▸ **WORK TASK**:
Copy every record word for word. The images stay behind.

▸ **DATA FOR THIS TASK**:
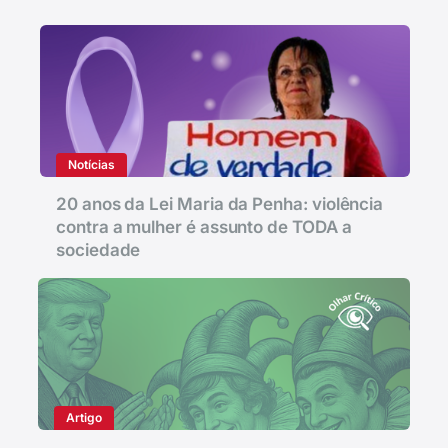
Notícias
20 anos da Lei Maria da Penha: violência
contra a mulher é assunto de TODA a
sociedade
Artigo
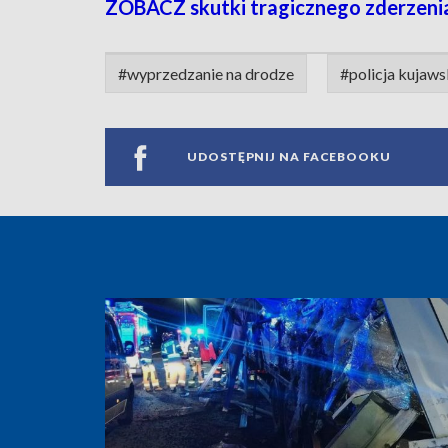
ZOBACZ skutki tragicznego zderzenia
#wyprzedzanie na drodze
#policja kujaw
UDOSTĘPNIJ NA FACEBOOKU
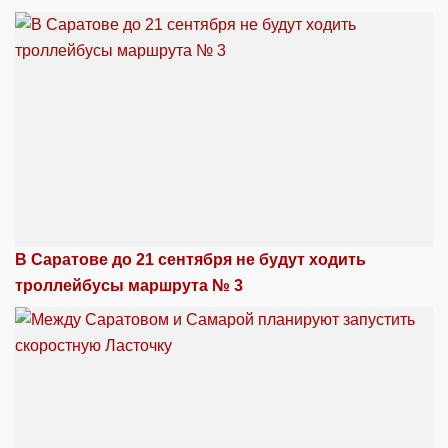
В Саратове до 21 сентября не будут ходить
троллейбусы маршрута № 3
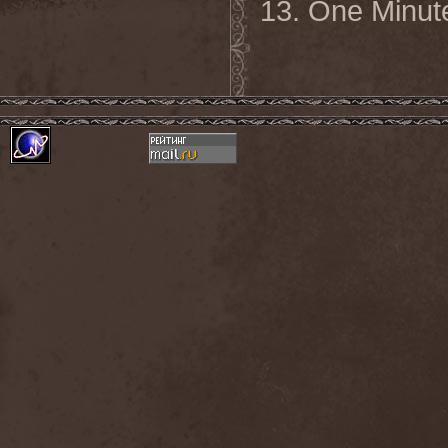
13. One Minut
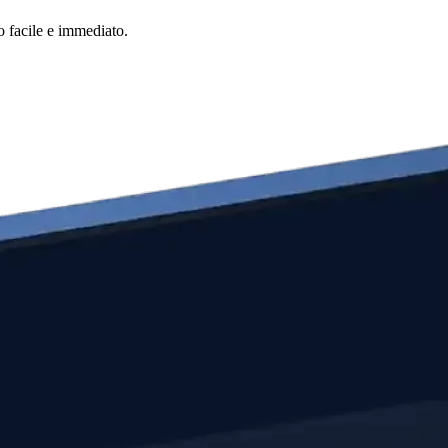
o facile e immediato.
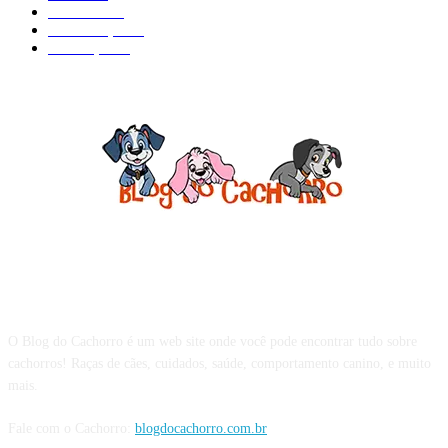
Cuidados
61
Alimentação
42
Prevenção
41
Sobre o Blog do Cachorro
O Blog do Cachorro é um web site onde você pode encontrar tudo sobre
cachorros! Raças de cães, cuidados, saúde, comportamento canino, e muito
mais.
Fale com o Cachorro:
blogdocachorro.com.br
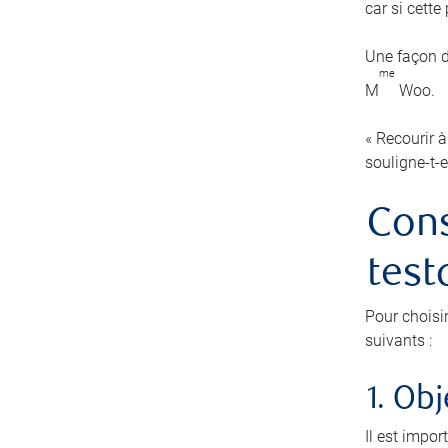
car si cett
Une façon d
me
M
Woo.
« Recourir à
souligne-t-e
Cons
test
Pour choisi
suivants :
1. Obj
Il est impor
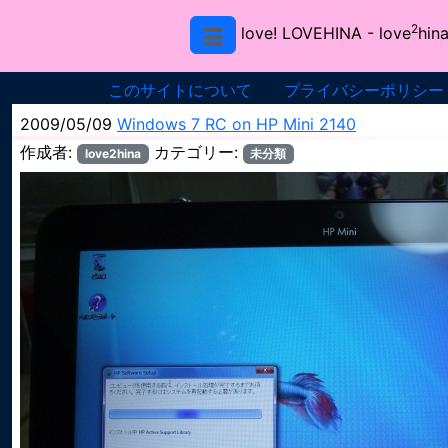
2
love! LOVEHINA
- love
hina
このサイトについて
プライバシーポリシー
2009/05/09
Windows 7 RC on HP Mini 2140
作成者:
カテゴリー:
love2hina
未分類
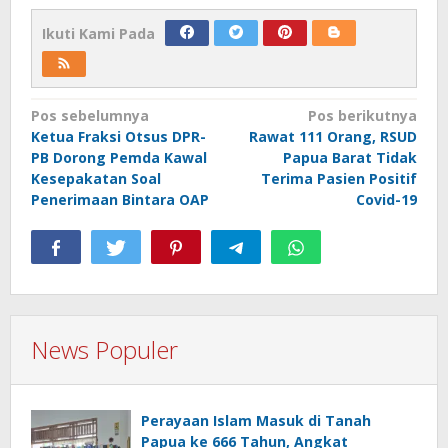
Ikuti Kami Pada
Navigasi
Pos sebelumnya
Pos berikutnya
Ketua Fraksi Otsus DPR-
Rawat 111 Orang, RSUD
pos
PB Dorong Pemda Kawal
Papua Barat Tidak
Kesepakatan Soal
Terima Pasien Positif
Penerimaan Bintara OAP
Covid-19
News Populer
Perayaan Islam Masuk di Tanah
Papua ke 666 Tahun, Angkat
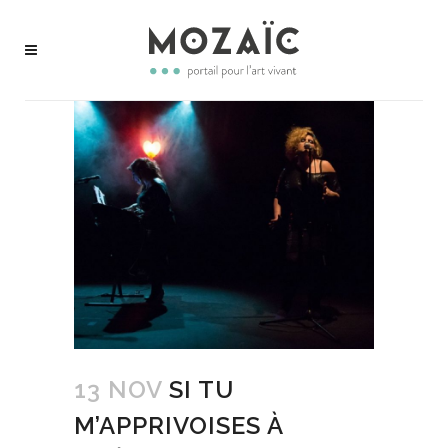
13 NOV
SI TU
M’APPRIVOISES À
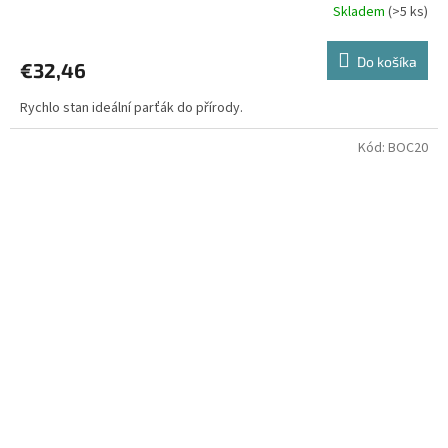
Skladem
(>5 ks)
Do košíka
€32,46
Rychlo stan ideální parťák do přírody.
Kód:
BOC20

▸ **OUTPUT OF THE TASK**:
Notícias
20 anos da Lei Maria da Penha: violência
contra a mulher é assunto de TODA a
sociedade
Artigo
ZOBACZ skutki tragicznego zderzenia
#wyprzedzanie na drodze
#policja kujaw
UDOSTĘPNIJ NA FACEBOOKU
В Саратове до 21 сентября не будут ходить
троллейбусы маршрута № 3
13. One Minut
o facile e immediato.
Cuidados
61
Alimentação
42
Prevenção
41
Sobre o Blog do Cachorro
O Blog do Cachorro é um web site onde você pode encontrar tudo sobre
cachorros! Raças de cães, cuidados, saúde, comportamento canino, e muito
mais.
Fale com o Cachorro:
blogdocachorro.com.br
car si cett
Une façon d
me
M
Woo.
« Recourir à
souligne-t-e
Cons
test
Pour choisi
suivants :
1. Obj
Il est impor
2
love! LOVEHINA
- love
hina
このサイトについて
プライバシーポリシー
2009/05/09
Windows 7 RC on HP Mini 2140
作成者:
カテゴリー:
love2hina
未分類
Ikuti Kami Pada
Navigasi
Pos sebelumnya
Pos berikutnya
Ketua Fraksi Otsus DPR-
Rawat 111 Orang, RSUD
pos
PB Dorong Pemda Kawal
Papua Barat Tidak
Kesepakatan Soal
Terima Pasien Positif
Penerimaan Bintara OAP
Covid-19
News Populer
Perayaan Islam Masuk di Tanah
Papua ke 666 Tahun, Angkat
13 NOV
SI TU
M’APPRIVOISES À
Skladem
(>5 ks)
Do košíka
€32,46
Rychlo stan ideální parťák do přírody.
Kód:
BOC20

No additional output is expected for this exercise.